| WORK REQUIRED |
What lines of the data below hold the string "押井守連載"? Copy each one out.

+++ AVAILABLE DATA +++

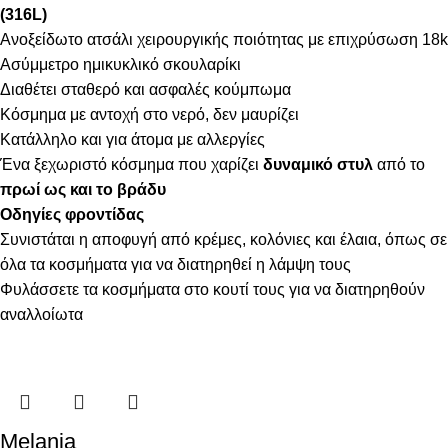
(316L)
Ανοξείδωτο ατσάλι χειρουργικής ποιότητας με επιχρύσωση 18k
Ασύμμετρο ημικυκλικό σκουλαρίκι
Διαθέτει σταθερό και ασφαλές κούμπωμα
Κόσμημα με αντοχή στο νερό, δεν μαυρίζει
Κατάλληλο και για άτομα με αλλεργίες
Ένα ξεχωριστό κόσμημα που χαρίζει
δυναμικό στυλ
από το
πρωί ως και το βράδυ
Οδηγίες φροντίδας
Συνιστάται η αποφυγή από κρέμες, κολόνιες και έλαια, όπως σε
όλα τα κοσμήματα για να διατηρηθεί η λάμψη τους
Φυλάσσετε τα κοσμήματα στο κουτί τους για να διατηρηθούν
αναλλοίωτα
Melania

+++
+++ AVAILABLE DATA +++

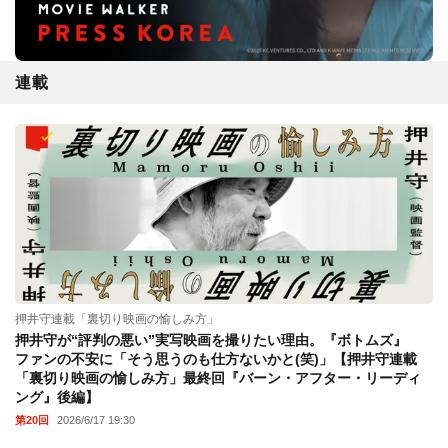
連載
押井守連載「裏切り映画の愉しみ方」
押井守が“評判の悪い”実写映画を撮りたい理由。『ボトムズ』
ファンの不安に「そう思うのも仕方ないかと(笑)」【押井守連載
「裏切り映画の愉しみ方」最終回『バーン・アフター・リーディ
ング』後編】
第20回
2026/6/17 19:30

+++
+++ AVAILABLE DATA +++

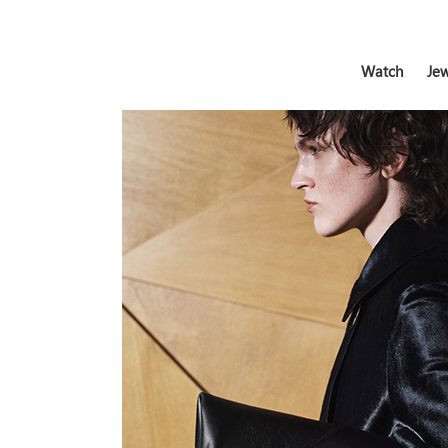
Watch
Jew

+++

| RESPONSE TO THE EXERCISE |
押井守連載「裏切り映画の愉しみ方」
ファンの不安に「そう思うのも仕方ないかと(笑)」【押井守連載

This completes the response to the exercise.